Improving your standard of living and spending more on life’s luxuries as your income increases isn’t objectively a bad thing, but when that habit cuts into your savings efforts—whether for retirement, an emergency fund, or a 529 plan for a child’s education—it can be a major financial risk. As Waters says, “Something’s got to give.”

How to avoid lifestyle creep

If you’re in possession of enough money, it is possible to have your mansion and save for retirement, too: It just takes the same moderation and planning you used when you had a smaller income.

If you can, head off lifestyle creep from the beginning by giving your raise or bonus money a purpose immediately. This can be to pay down debt (you’ll thank yourself later for an extra student loan or credit card payment), save for a house, or add to retirement accounts: You want to make sure that money isn’t floating around in your account where you can see it. This way, you won’t be tempted to spend it on a non-necessity. You can enjoy your extra money, but you need to be intentional about it and do so in moderation.

“When you get a raise, it is crucial to allocate those funds automatically each month starting with the second paycheck,” Waters says. “Otherwise, you will absorb it into your lifestyle and you’ll never be able to untangle it from the quagmire. For bonuses, we say carve out an amount and splurge. Treat yourself! But for the rest, allocate it to your goals that need it.”

If you fear you’ve already fallen prey to lifestyle inflation at any level, you can still turn your spending around. If you are putting all your expenses—fixed living expenses and variable, splurge spending alike—on your credit card, Waters recommends rearranging so only routine, fixed monthly expenses such as mortgage payments, utilities, gym memberships, and the like are on the card. This will keep your balance manageable.

“The monthly variable costs—food, clothing, personal care, gifts, purchases for the home, the list goes on—are where the statement balances creep up,” Waters says. “We prefer that clients calculate their monthly discretionary spending, cross-checking to ensure it allows them to meet their savings goals, and then physically separate out that money into a separate checking account each pay period.”

Separating your money this way means there’s a fixed amount you have to spend on non-essentials. Instead of spending all the way up to your credit limit, you’ll only be able to spend the money you’ve already budgeted for discretionary spending. Waters calls this account a Play Account or Spending Account: It should include the costs of all the activities you truly can afford each month, while still setting aside as much as possible for retirement and other savings goals.

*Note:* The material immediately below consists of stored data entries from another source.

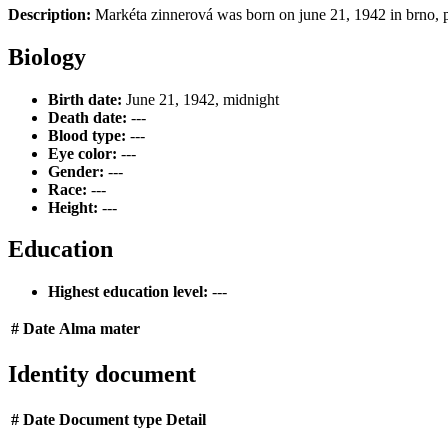
Description:
Markéta zinnerová was born on june 21, 1942 in brno, p
Biology
Birth date:
June 21, 1942, midnight
Death date:
---
Blood type:
---
Eye color:
---
Gender:
---
Race:
---
Height:
---
Education
Highest education level:
---
#
Date
Alma mater
Identity document
#
Date
Document type
Detail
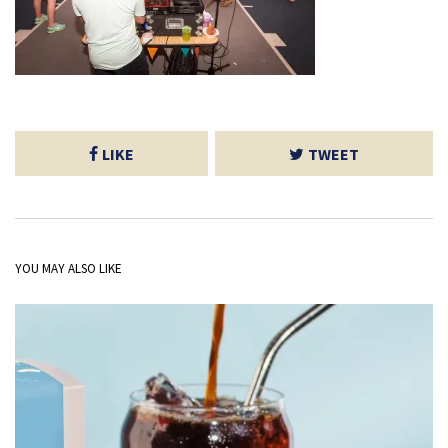
LIKE
TWEET
YOU MAY ALSO LIKE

To calculate how much discretionary money you can set aside each month, Waters suggests doing a three-month spending study. Print out statements—likely credit card and checking account statements—from the last three months that show all the money you spent. Categorize all non-essential expenses, calculate a monthly average, and add all of it together to find your monthly Play Account budget. (It may need some balancing to ensure you’re still accomplishing your savings goals.)

Waters says she has clients set up recurring transfers to fund the Play Account with the allotted amount of money. Everything in that account is available to be spent within that month or pay period: “This frees our clients up from needing to track their spending, and instead requires them to simply check the balance of the account frequently and use the amount and time until their next infusion of cash to make decisions about spending,” she says.

Expenses, taxes, insurance, and savings should all come before non-essential spending in this calculation. Make cuts as needed until expenses are 50 to 55 percent of your gross income: Waters says this allows her clients to balance a good retirement with their lifestyle. (Most people she sees put 63 to 68 percent of their income toward expenses before making adjustments.)

“As with all things, the secret to managing your finances like an adult is a constant strive for balance,” Waters says. “Have fun along the way, but don’t let the tail wag the dog.”